Raw Chapter 46.1 Yuusha Party O Oida Sareta Kiyou Binbou File
The ink was still wet on the dismissal notice, though “notice” was a generous word for a crumpled sheet of parchment shoved into Kael’s chest by the Hero’s own gauntleted hand.
But clever poor people don’t just survive.
They didn’t want clever. They wanted shiny.
Effective immediately. Your services are no longer required. Reason: Incompatible with party synergy. Raw chapter 46.1 YUUSHA PARTY O OIDA SARETA KIYOU BINBOU
“Let’s see how long he lasts alone,” the Mage said, loud enough for Kael to hear. “Poor people don’t become heroes. They become footnotes.”
And Kael knew exactly where to invest his first three copper pieces. End of Raw Chapter 46.1
He was the “Kiyou Binbou”—the clever poor person. The one who could stretch a single copper piece into a week’s worth of trail rations. The one who could repair a torn leather boot with tar, spider silk, and sheer desperation. The one who never had the right bloodline, the blessed lineage, or the flashy天赋—but who always, always kept the party alive. The ink was still wet on the dismissal
Kael adjusted the strap of his sack. He didn’t argue. He never did. Words were expensive. Arguments cost energy. And he had exactly 43 copper coins to his name.
Kael read it three times as the campfire crackled behind him. Synergy. That was the word they used after he had calculated the exact angle for a Ricochet Arrow to pierce a Lich’s phylactery through three walls of bone. Synergy was what they claimed he lacked when he suggested rationing the high-grade mana potions instead of letting the mage use them as chasers for his morning ale.

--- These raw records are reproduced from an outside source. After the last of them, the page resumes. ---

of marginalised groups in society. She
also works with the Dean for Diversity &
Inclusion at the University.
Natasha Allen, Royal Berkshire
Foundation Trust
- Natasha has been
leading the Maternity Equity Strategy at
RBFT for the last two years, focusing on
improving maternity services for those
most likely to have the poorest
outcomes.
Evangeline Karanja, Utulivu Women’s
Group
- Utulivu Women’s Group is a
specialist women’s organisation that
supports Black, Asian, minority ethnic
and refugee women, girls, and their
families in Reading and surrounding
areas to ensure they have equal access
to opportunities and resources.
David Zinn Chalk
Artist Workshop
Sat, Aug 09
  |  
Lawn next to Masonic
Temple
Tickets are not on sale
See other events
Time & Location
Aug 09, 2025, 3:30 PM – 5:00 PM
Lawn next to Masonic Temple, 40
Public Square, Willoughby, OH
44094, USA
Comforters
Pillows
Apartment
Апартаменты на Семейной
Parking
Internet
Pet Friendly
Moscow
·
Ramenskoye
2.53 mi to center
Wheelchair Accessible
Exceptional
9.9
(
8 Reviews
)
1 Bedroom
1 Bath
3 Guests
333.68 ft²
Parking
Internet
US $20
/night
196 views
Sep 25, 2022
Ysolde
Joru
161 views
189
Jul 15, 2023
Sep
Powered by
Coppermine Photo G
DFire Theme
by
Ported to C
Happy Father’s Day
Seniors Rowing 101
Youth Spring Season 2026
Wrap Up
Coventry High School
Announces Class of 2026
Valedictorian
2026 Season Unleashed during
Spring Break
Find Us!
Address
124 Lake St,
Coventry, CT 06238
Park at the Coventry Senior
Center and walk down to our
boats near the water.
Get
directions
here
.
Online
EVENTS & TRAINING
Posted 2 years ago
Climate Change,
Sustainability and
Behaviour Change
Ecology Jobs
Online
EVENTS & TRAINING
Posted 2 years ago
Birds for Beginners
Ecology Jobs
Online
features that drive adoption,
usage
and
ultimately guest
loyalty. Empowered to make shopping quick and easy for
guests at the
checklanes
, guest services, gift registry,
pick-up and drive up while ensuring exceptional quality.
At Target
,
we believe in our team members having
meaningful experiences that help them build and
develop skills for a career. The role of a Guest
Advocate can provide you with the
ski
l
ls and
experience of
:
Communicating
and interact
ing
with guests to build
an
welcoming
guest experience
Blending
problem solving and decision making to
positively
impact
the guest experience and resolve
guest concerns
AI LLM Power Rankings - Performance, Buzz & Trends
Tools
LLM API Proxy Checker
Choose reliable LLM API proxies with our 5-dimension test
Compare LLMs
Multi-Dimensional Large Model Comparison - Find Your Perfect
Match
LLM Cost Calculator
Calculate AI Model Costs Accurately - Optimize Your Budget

They kicked out the clever poor person.
They compound .
But as he walked into the darkening woods, he allowed himself a small, quiet smile.
The Hero’s party didn’t know that the “minor dungeon of negligible threat” was actually the abandoned laboratory of a miserly Archmage who had hidden his fortune in puzzles no noble-born fighter could solve. They didn’t know that Kael had been decoding the napkin map for six months, using their campfire hours to memorize patterns while they slept. They wanted shiny
So now Kael stood at the edge of the forest, his belongings in a burlap sack that smelled of old potatoes. His entire net worth: 43 copper coins, a bent sewing needle, half a loaf of black bread, and a map drawn on a tavern napkin that supposedly led to a “minor dungeon of negligible threat.”
The Hero’s party had already turned their backs. The Warrior was laughing. The Priestess didn’t even look up from her prayer book.